EagleTribune.com, North Andover, MA

December 24, 2012

Salem liqueur business adds second product

By Jo-Anne MacKenzie
jmackenzie@eagletribune.com

---- — SALEM, N.H. — First, when life handed them lemons, the Mastroianni brothers made limoncello.

Now, they’re peeling more fruit and making Fabrizia Blood Orange Liqueur.

Their new product is on the shelves in 25 of New Hampshire’s biggest liquor stores and in five other states, co-owner Philip Mastroianni said last week.

Hopes are high they will realize the same success they have seen with their limoncello.

Just four years ago, the brothers were advertising for peelers on Craigslist for one-day lemon peeling jobs.

Now, they have two fulltime employees, a gold medal from the 2012 San Francisco World Spirits Competition and a following that’s growing across the country.

Their story has humble beginnings.

On a trip to visit relatives in Calabria, Italy, about five years ago, Philip Mastroianni was taken with a cousin’s limoncello, brewed from lemons grown on their property.

He brought a taste for the popular Italian drink — and the recipe — home. At first, he brewed up small batches for fun and personal pleasure.

But when he brought a bottle to a family gathering, he said, his Uncle Joe told him he should get into serious production.

They took the plunge, but maintained their day jobs, something Philip Mastroianni still does, but with most hours devoted to the fledgling liqueur business.

It’s labor intensive. The fruit — the lemons and now the blood oranges — must be peeled by hand, then the rinds are steeped in grain alcohol. They make batches of 800 bottles at a time, everything still done by hand.

Lemons are a lot easier to peel than blood oranges, he said, which have a thinner skin and the fruit is trickier to hold while peeling. It takes about twice as long to peel a blood orange as it does a lemon, according to Mastroianni.

The new liqueur includes a small amount of blood orange juice as well, which gives the high-alcohol drink its soft orange color. It’s 27 percent alcohol, so it does carry a kick.

The limoncello business took off. It’s now sold in nine states.

That’s a lot of lemons. Some 1,800 lemons are peeled every week. Now, they’ve added blood oranges to the mix.

But Mastroianni doesn’t take any credit for coming up with the new product.

“We have a very loyal following,” Mastroianni said. “This year, a lot of accounts started asking for blood orange liqueur.
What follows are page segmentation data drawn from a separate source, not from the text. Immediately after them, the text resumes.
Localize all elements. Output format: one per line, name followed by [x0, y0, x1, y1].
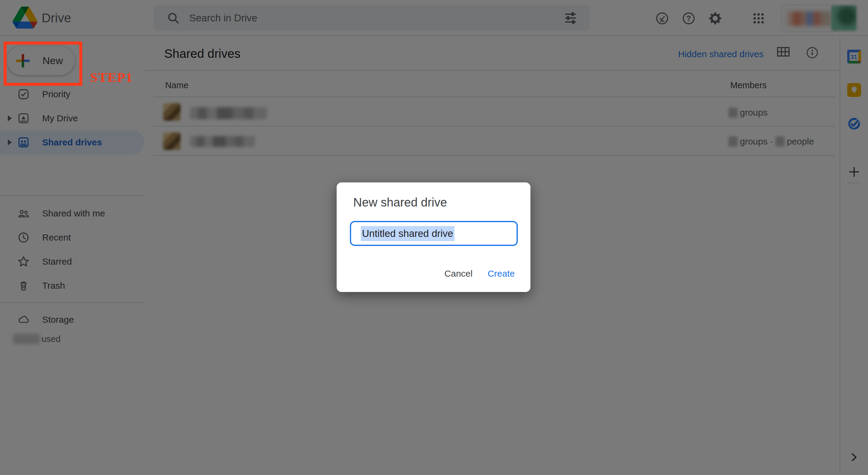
step1-highlight-rect: [4, 41, 82, 86]
create-button[interactable]: Create: [488, 269, 515, 279]
dialog-title: New shared drive: [353, 196, 447, 209]
cancel-button[interactable]: Cancel: [444, 269, 472, 279]
google-drive-app: Drive Search in Drive: [0, 0, 868, 475]
dialog-actions: Cancel Create: [444, 269, 515, 279]
drive-name-input[interactable]: Untitled shared drive: [350, 221, 518, 246]
new-shared-drive-dialog: New shared drive Untitled shared drive C…: [337, 182, 530, 292]
drive-name-input-value: Untitled shared drive: [361, 226, 455, 241]
step1-label: STEP1: [90, 70, 133, 85]
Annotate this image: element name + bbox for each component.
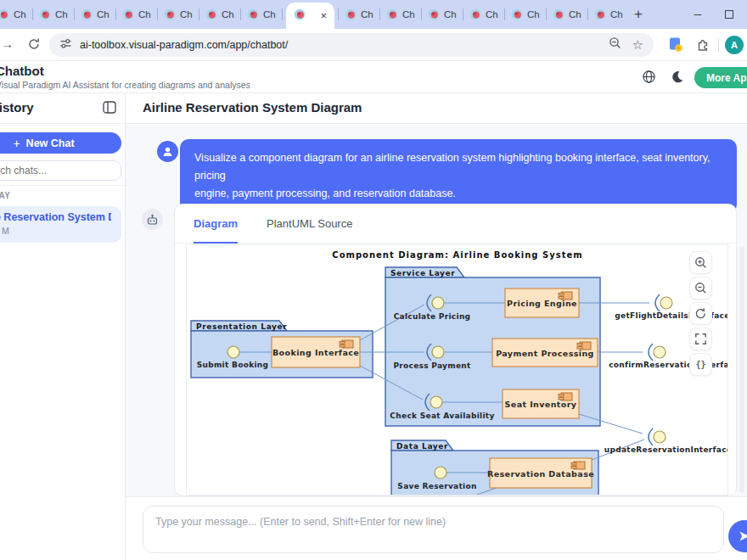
- send-button[interactable]: [728, 520, 747, 552]
- interface-ball: [654, 431, 666, 443]
- interface-ball: [654, 346, 666, 358]
- chat-area: Visualize a component diagram for an air…: [126, 124, 747, 496]
- tab-separator: [237, 8, 244, 20]
- site-settings-icon[interactable]: [59, 37, 72, 53]
- chat-item-time: M: [2, 226, 111, 236]
- site-favicon-icon: [469, 8, 481, 20]
- tab-separator: [112, 8, 120, 20]
- browser-tab[interactable]: Ch: [0, 8, 29, 20]
- more-apps-button[interactable]: More Apps: [694, 67, 747, 88]
- chat-history-item[interactable]: Airline Reservation System Dia... M: [0, 206, 121, 243]
- browser-tab[interactable]: Ch: [425, 8, 459, 20]
- interface-ball: [432, 297, 444, 309]
- bookmark-star-icon[interactable]: ☆: [632, 37, 643, 53]
- language-globe-icon[interactable]: [642, 70, 656, 87]
- extensions-puzzle-icon[interactable]: [696, 37, 710, 55]
- browser-tab[interactable]: Ch: [592, 8, 626, 20]
- page-title: Airline Reservation System Diagram: [143, 100, 747, 115]
- interface-label: Process Payment: [393, 361, 471, 370]
- chat-scrollbar[interactable]: [739, 247, 744, 493]
- tab-label: Ch: [610, 9, 623, 20]
- tab-separator: [418, 8, 425, 20]
- code-braces-button[interactable]: {}: [689, 353, 712, 376]
- app-header: Chatbot Visual Paradigm AI Assistant for…: [0, 61, 747, 93]
- diagram-title: Component Diagram: Airline Booking Syste…: [332, 250, 582, 260]
- site-favicon-icon: [511, 8, 523, 20]
- search-chats-input[interactable]: [0, 160, 121, 181]
- interface-ball: [660, 297, 672, 309]
- zoom-out-button[interactable]: [689, 277, 712, 300]
- site-favicon-icon: [0, 8, 9, 20]
- tab-label: Ch: [180, 9, 193, 20]
- tab-separator: [70, 8, 78, 20]
- new-chat-button[interactable]: + New Chat: [0, 132, 121, 154]
- tabs-row: ChChChChChChCh × ChChChChChChCh+: [0, 0, 643, 29]
- browser-tab-strip: ChChChChChChCh × ChChChChChChCh+ –: [0, 0, 747, 29]
- profile-avatar[interactable]: A: [725, 36, 744, 54]
- tab-label: Ch: [444, 9, 457, 20]
- tab-separator: [278, 8, 286, 20]
- browser-tab[interactable]: Ch: [203, 8, 237, 20]
- tab-close-icon[interactable]: ×: [320, 10, 327, 21]
- minimize-icon[interactable]: –: [694, 7, 701, 20]
- maximize-icon[interactable]: [725, 10, 733, 19]
- conversation-title-bar: Airline Reservation System Diagram: [126, 93, 747, 124]
- browser-tab[interactable]: Ch: [342, 8, 376, 20]
- browser-tab[interactable]: Ch: [120, 8, 154, 20]
- interface-label: Save Reservation: [397, 482, 476, 490]
- socket-arc: [649, 344, 653, 361]
- forward-icon[interactable]: →: [1, 36, 14, 51]
- component-label: Reservation Database: [487, 469, 594, 479]
- site-favicon-icon: [345, 8, 357, 20]
- tab-plantuml-source[interactable]: PlantUML Source: [267, 204, 352, 244]
- browser-tab[interactable]: Ch: [161, 8, 195, 20]
- sidebar-title: History: [0, 100, 34, 115]
- tab-label: Ch: [14, 9, 26, 20]
- site-favicon-icon: [428, 8, 440, 20]
- tab-separator: [154, 8, 161, 20]
- zoom-indicator-icon[interactable]: [609, 36, 622, 53]
- browser-tab[interactable]: Ch: [550, 8, 584, 20]
- browser-tab[interactable]: Ch: [37, 8, 70, 20]
- tab-separator: [334, 8, 342, 20]
- browser-tab[interactable]: Ch: [384, 8, 418, 20]
- browser-tab[interactable]: Ch: [244, 8, 278, 20]
- app-title: Chatbot: [0, 64, 44, 78]
- reset-view-button[interactable]: [689, 302, 712, 325]
- tab-label: Ch: [222, 9, 234, 20]
- browser-tab[interactable]: Ch: [467, 8, 501, 20]
- reload-icon[interactable]: [27, 37, 41, 54]
- message-composer: [126, 496, 747, 560]
- sidebar-divider: [0, 185, 125, 186]
- braces-glyph: {}: [695, 360, 705, 369]
- dark-mode-moon-icon[interactable]: [670, 70, 684, 87]
- extension-badge-icon[interactable]: [668, 36, 683, 56]
- interface-label: updateReservationInterface: [604, 445, 728, 454]
- browser-tab-active[interactable]: ×: [286, 3, 334, 29]
- tab-separator: [376, 8, 384, 20]
- component-icon: [577, 344, 582, 346]
- tab-label: Ch: [97, 9, 110, 20]
- user-avatar: [157, 141, 178, 162]
- tab-separator: [195, 8, 203, 20]
- collapse-sidebar-icon[interactable]: [103, 101, 116, 117]
- site-favicon-icon: [205, 8, 217, 20]
- user-message-line: engine, payment processing, and reservat…: [194, 185, 722, 203]
- url-text[interactable]: ai-toolbox.visual-paradigm.com/app/chatb…: [80, 39, 609, 51]
- address-bar[interactable]: ai-toolbox.visual-paradigm.com/app/chatb…: [49, 33, 654, 57]
- zoom-in-button[interactable]: [689, 251, 712, 274]
- fullscreen-button[interactable]: [689, 328, 712, 350]
- sidebar-header: History: [0, 93, 125, 124]
- history-sidebar: History + New Chat TODAY Airline Reserva…: [0, 93, 126, 560]
- site-favicon-icon: [294, 8, 306, 24]
- browser-tab[interactable]: Ch: [78, 8, 112, 20]
- new-tab-button[interactable]: +: [634, 6, 643, 23]
- interface-label: Check Seat Availability: [390, 412, 494, 420]
- tab-diagram[interactable]: Diagram: [194, 204, 238, 244]
- diagram-viewport[interactable]: Booking InterfacePricing EnginePayment P…: [186, 244, 728, 496]
- browser-tab[interactable]: Ch: [508, 8, 542, 20]
- site-favicon-icon: [39, 8, 51, 20]
- site-favicon-icon: [386, 8, 398, 20]
- message-input[interactable]: [143, 506, 724, 553]
- toolbar-divider: [718, 38, 719, 52]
They started saying, ‘When are you going to start making it?’”

The answer? Last spring. They’re now on their fourth batch.

Unlike lemons, which are available year round, blood oranges only come in three times a year — from Chile in the summer, Australia in the fall and California in the winter.

While blood orange juice is a typical breakfast drink in Italy, it’s popular as an alcoholic flavor here.

They’re testing the new product in state liquor stores in much they same way they did with their limoncello. They started selling it Nov. 1 and have six months to sell 1,300 bottles statewide. That will earn them shelf space for a year.

Their limoncello is now a permanent fixture in state liquor stores. Both liqueurs retail for under $20 for a 750 ml bottle.

“We are Number 2 of nine brands of limoncello in New Hampshire, Number 2 in Vermont, Number 2 in Ohio,” Mastroianni said. “We have no problem being Number 2.”

There’s less competition on the shelf with the blood orange liqueur, but they may change as the flavor grows in popularity.

“The response has been great,” Mastroianni said. “I think people have responded so positively, we should have started with this.”